Since we're talking about fallacies, you may want to remove/revise this part as it is a false conclusion.

A= 30 characters
B= 15 characters
C= 15 characters

Of those, 5 from B and 8 from C can be roleplayed; meaning D<B.
Just for example. Unless all C is in D and C >= B, then you cannot assume D>B.
 


I'm confused, how can a character prevent roleplay? or how can the set of characters that can be roleplayed be less than the set of possible characters?
 

It's just a specific case of the False Dichotomy fallacy named after some guy that was rude to a lot of people over on the WotC board.

So, yeah, pretentious.
That is a little insulting.
He was never rude to anyone (well, there wasa literature topic where he was rude to Harry Potter), but other than not liking Harry Potter he is a decent guy.

The fallacy was named after him because he kept showing why they are not neccesarily incompatible.
Same as the Jelly Moo principle.
People name stuff after them after they hear it enough from them.

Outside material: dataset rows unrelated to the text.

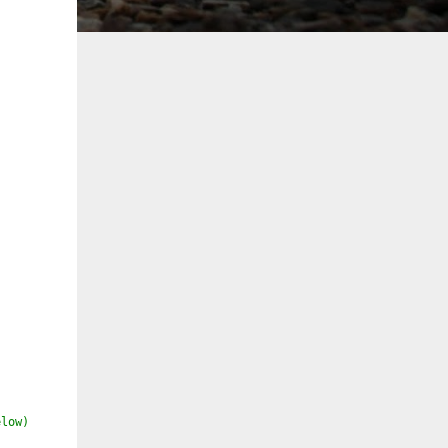
elow)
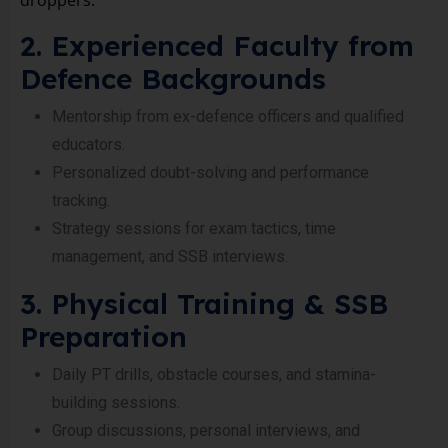
droppers.
2. Experienced Faculty from
Defence Backgrounds
Mentorship from ex-defence officers and qualified
educators.
Personalized doubt-solving and performance
tracking.
Strategy sessions for exam tactics, time
management, and SSB interviews.
3. Physical Training & SSB
Preparation
Daily PT drills, obstacle courses, and stamina-
building sessions.
Group discussions, personal interviews, and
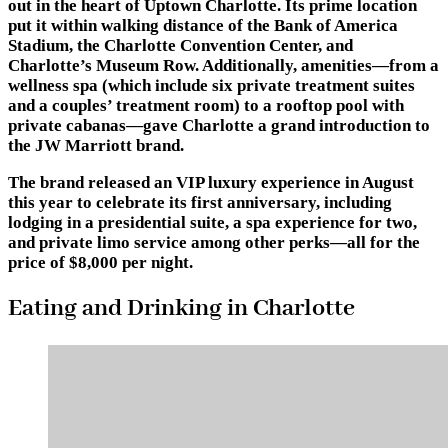
out in the heart of Uptown Charlotte. Its prime location
put it within walking distance of the Bank of America
Stadium, the Charlotte Convention Center, and
Charlotte’s Museum Row. Additionally, amenities—from a
wellness spa (which include six private treatment suites
and a couples’ treatment room) to a rooftop pool with
private cabanas—gave Charlotte a grand introduction to
the JW Marriott brand.
The brand released an VIP luxury experience in August
this year to celebrate its first anniversary, including
lodging in a presidential suite, a spa experience for two,
and private limo service among other perks—all for the
price of $8,000 per night.
Eating and Drinking in Charlotte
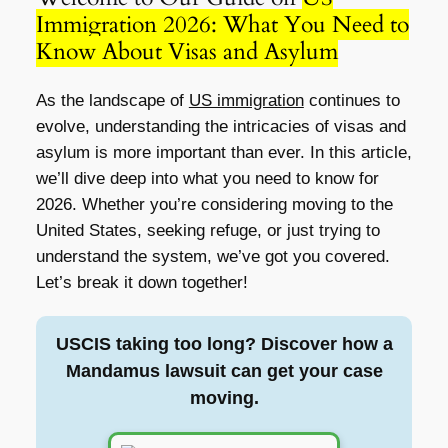
Immigration 2026: What You Need to
Know About Visas and Asylum
As the landscape of
US immigration
continues to
evolve, understanding the intricacies of visas and
asylum is more important than ever. In this article,
we’ll dive deep into what you need to know for
2026. Whether you’re considering moving to the
United States, seeking refuge, or just trying to
understand the system, we’ve got you covered.
Let’s break it down together!
USCIS taking too long? Discover how a
Mandamus lawsuit can get your case
moving.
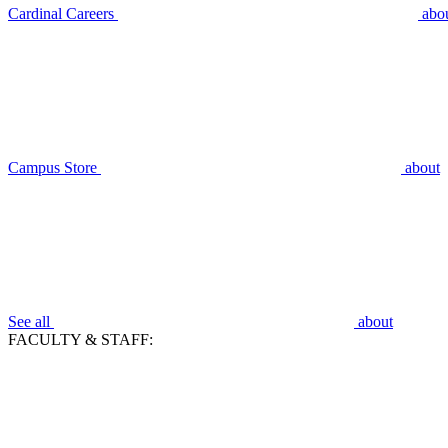
Cardinal Careers
abo
Campus Store
about
See all
about
FACULTY & STAFF:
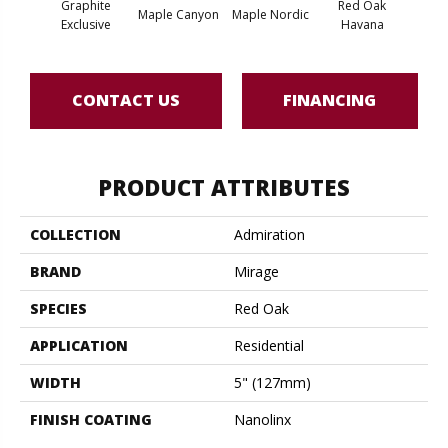
Graphite
Red Oak
Maple Canyon
Maple Nordic
Maple
Exclusive
Havana
CONTACT US
FINANCING
PRODUCT ATTRIBUTES
COLLECTION
Admiration
BRAND
Mirage
SPECIES
Red Oak
APPLICATION
Residential
WIDTH
5" (127mm)
FINISH COATING
Nanolinx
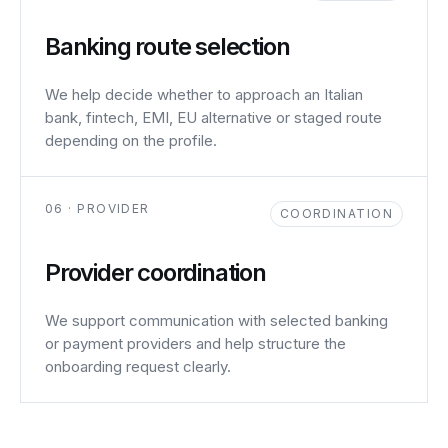
Banking route selection
We help decide whether to approach an Italian
bank, fintech, EMI, EU alternative or staged route
depending on the profile.
06 · PROVIDER
COORDINATION
Provider coordination
We support communication with selected banking
or payment providers and help structure the
onboarding request clearly.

It is usuallyeasier to name stuff then just repeat it.

After all, we do have Newton's 3rd law: because someone named it after newton.
 


[threadjack]

Are there really characters out there that cannot be role played?

Certainly, the deaf/mute, judged unfairly, feral upbringing Ars Magica companion I was presented with would seem to fall towards that category.

The character couldn't communicate normally, everyone always assumed the worst in his behaviour, and he didn't understand interpersonal interaction.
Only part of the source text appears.